— DATA SHOWN —
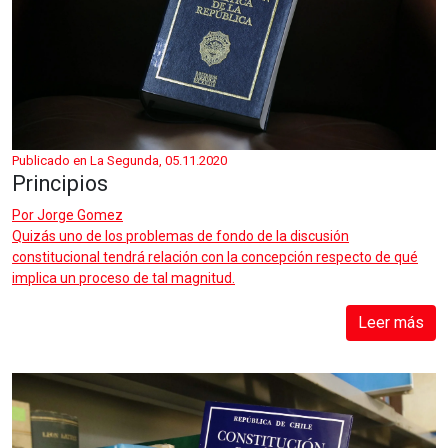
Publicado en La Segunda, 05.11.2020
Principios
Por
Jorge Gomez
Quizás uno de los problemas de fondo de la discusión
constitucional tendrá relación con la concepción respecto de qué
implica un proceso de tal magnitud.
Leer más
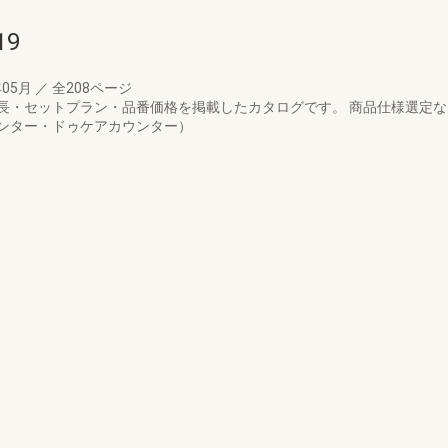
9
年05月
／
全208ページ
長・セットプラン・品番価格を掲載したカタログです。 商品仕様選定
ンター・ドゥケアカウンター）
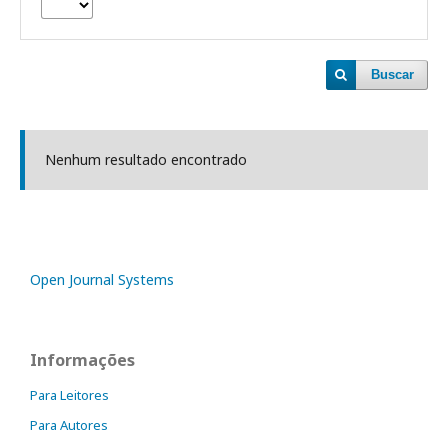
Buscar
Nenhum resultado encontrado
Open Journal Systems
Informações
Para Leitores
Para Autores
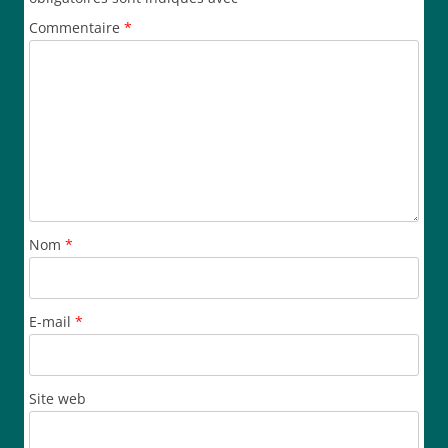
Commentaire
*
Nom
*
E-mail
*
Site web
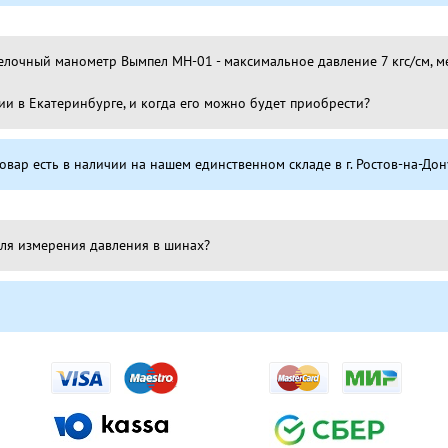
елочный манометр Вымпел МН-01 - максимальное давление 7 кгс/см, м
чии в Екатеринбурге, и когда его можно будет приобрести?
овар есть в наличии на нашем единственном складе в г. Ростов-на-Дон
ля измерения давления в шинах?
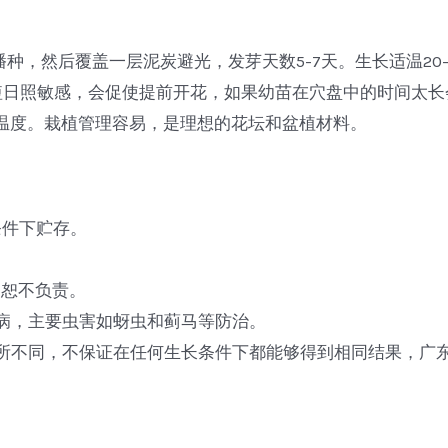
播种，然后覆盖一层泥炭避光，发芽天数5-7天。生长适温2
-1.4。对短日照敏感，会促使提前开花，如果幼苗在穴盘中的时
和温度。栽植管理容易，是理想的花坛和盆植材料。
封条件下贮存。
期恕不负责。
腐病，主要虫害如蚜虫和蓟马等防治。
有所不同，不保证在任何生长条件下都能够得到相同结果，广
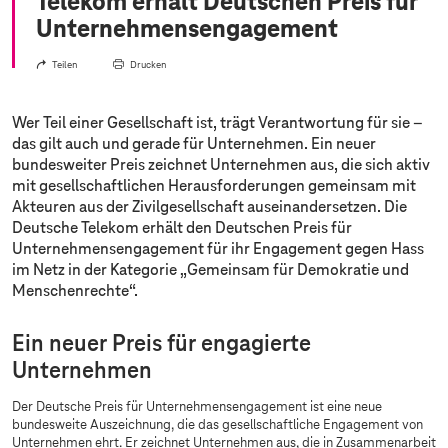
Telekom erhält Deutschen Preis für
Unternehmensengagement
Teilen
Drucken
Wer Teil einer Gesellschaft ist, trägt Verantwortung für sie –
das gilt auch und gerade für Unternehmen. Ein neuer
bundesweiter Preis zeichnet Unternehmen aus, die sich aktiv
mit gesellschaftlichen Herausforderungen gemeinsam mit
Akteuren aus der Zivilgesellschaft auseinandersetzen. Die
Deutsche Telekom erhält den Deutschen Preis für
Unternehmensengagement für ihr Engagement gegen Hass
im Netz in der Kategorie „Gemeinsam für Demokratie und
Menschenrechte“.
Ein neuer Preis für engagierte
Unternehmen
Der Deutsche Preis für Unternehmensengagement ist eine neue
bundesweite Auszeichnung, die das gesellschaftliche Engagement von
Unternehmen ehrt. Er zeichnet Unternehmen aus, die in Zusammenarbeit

— WHAT THIS TASK INVOLVES —
Each line in the data that holds the string "neuer" should be found and copied.

— COMPLETED EXERCISE —
das gilt auch und gerade für Unternehmen. Ein neuer
Ein neuer Preis für engagierte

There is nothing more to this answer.